Clonal hematopoiesis of indeterminate potential (CHIP) may play a greater role in hematologic malignancies than previously realized, according to a study published in Blood Advances. In addition to this finding, researchers also characterized the role of DTA mutations (i.e., mutations in DNMT3A, TET2, and ASXL1 genes) in hematologic neoplasms and defined mutation-driven entities. Researchers hope that these data may offer further therapeutic options for patients who otherwise have no specific treatment possibilities, according to lead study author Anna Stengel, PhD, of the Munich Leukemia Laboratory in Germany.
“The identification of certain mutations could, independently of the respective diagnosis, potentially be used therapeutically for so-called basket trials, a new type of clinical trial for which eligibility is based on the presence of a specific genomic alteration that is irrespective of histology,” Dr. Stengel added.
In the study, the researchers used a Germany-based real-world dataset to analyze mutational landscapes and their association with CHIP-related mutations and patient age (see FIGURE). The analysis included 122 genes in 3,096 cases of 28 hematologic malignancies, including myelodysplastic syndromes (MDS), chronic lymphocytic leukemia (CLL), acute myeloid leukemia (AML), and multiple myeloma, among several others.
FIGURE. Graphic Summary of Age-Associated Molecular Mutations. The circles include all mutations across all entities that were found to be associated with younger age (gray, left side) or older age (light red, right) or for which the age association was found to differ between entities (middle). Script size indicates the number of entities with changes in this mutation.
The circles include all mutations across all entities that were found to be associated with younger age (gray, left side) or older age (light red, right) or for which the age association was found to differ between entities (middle). Script size indicates the number of entities with changes in this mutation.
Several of the MDS/myeloproliferative neoplasm (MPN) overlap entities had the highest numbers of mutations in the 122 selected genes. These entities included the following:
- atypical chronic myeloid leukemia (aCML; range = 1-7 mutations)
- chronic myelomonocytic leukemia (CMML; range = 1-6 mutations)
- MDS/MPN, unclassifiable (MDS/MPN-U; range = 2-5 mutations)
- secondary AML cases (range = 2-8)
The disease entities that featured very high frequencies of mutations included the following:
- aCML (ASXL1; 86%)
- blastic plasmacytoid dendritic cell neoplasm (TET2; 67%)
- Burkitt lymphoma (TP53; 60%)
- CMML (TET2, 67%; ASXL1, 58%)
- follicular lymphoma (KMT2D, 87%; CREBBP, 73%)
- hairy cell leukemia (BRAF; 100%)
- lymphoplasmacytic lymphoma (LPL ; MYD88, 98%; CXCR4, 51%)
- MDS/MPN-U (ASXL1; 60%)
- MPN (JAK2; 68%)
- B-cell non-Hodgkin lymphoma (B-NHL ; TP53, 50%)
- T-cell non-Hodgkin lymphoma (T-NHL ; STAT3, 52%)
Dr. Stengel noted that some mutational patterns that occur very frequently in a certain entity could be used in differential diagnostics for assignment of a correct diagnosis, particularly in difficult cases, which would improve classification.

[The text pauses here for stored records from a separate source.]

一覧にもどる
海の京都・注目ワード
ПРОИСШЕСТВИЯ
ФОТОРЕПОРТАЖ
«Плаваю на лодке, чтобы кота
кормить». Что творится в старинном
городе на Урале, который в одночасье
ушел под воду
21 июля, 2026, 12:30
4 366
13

Patients who were age 60 or younger had a lower median number of mutations compared with patients who were older than 60 (one vs. two, respectively; p<0.001). The investigators found a significant association between age and the number of mutations per patient in the overall cohort (p<0.001), as well as for several disease entities: AML (p<0.001), B-cell acute lymphoblastic leukemia (p=0.015), CLL (p=0.039), MDS (p<0.001), MPN (p<0.001), and T-cell acute lymphoblastic leukemia (T-ALL; p<0.005).
Additionally, the investigators observed increased frequencies of mutations in EZH2, IDH2, RUNX1, SRSF2, and NRAS in cases with one or more DTA mutation. In contrast, TP53, KRAS, SF3B1, and WT1 were more frequent across disease entities in cases without DTA mutations.
Although mutations in TET2 and ASXL1 showed a very high frequency in certain entities in the study, these mutations, together with DNMT3A, were found to belong to the genes that depicted the broadest distribution across entities and were also detected with frequencies >5% in lymphoid malignancies comprising T-ALL, T-NHL, natural killer cell neoplasm, B-NHL, mantle cell lymphoma, LPL, and hairy cell leukemia variant.
“Thus, our data indicate that CHIP might play a greater role in a higher number of hematologic malignancies than so far anticipated,” Dr. Stengel said. “However, further studies analyzing samples and the [variant allele frequencies] of the respective mutations during several time points of the respective diseases are required to further elucidate this question.”
Any conflicts of interest declared by the authors can be found in the original article.
Stengel A, Baer C, Walter W, et al. Mutational patterns and their correlation to CHIP-related mutations and age in hematological malignancies. Blood Adv. 2021;5(21):4426-4434.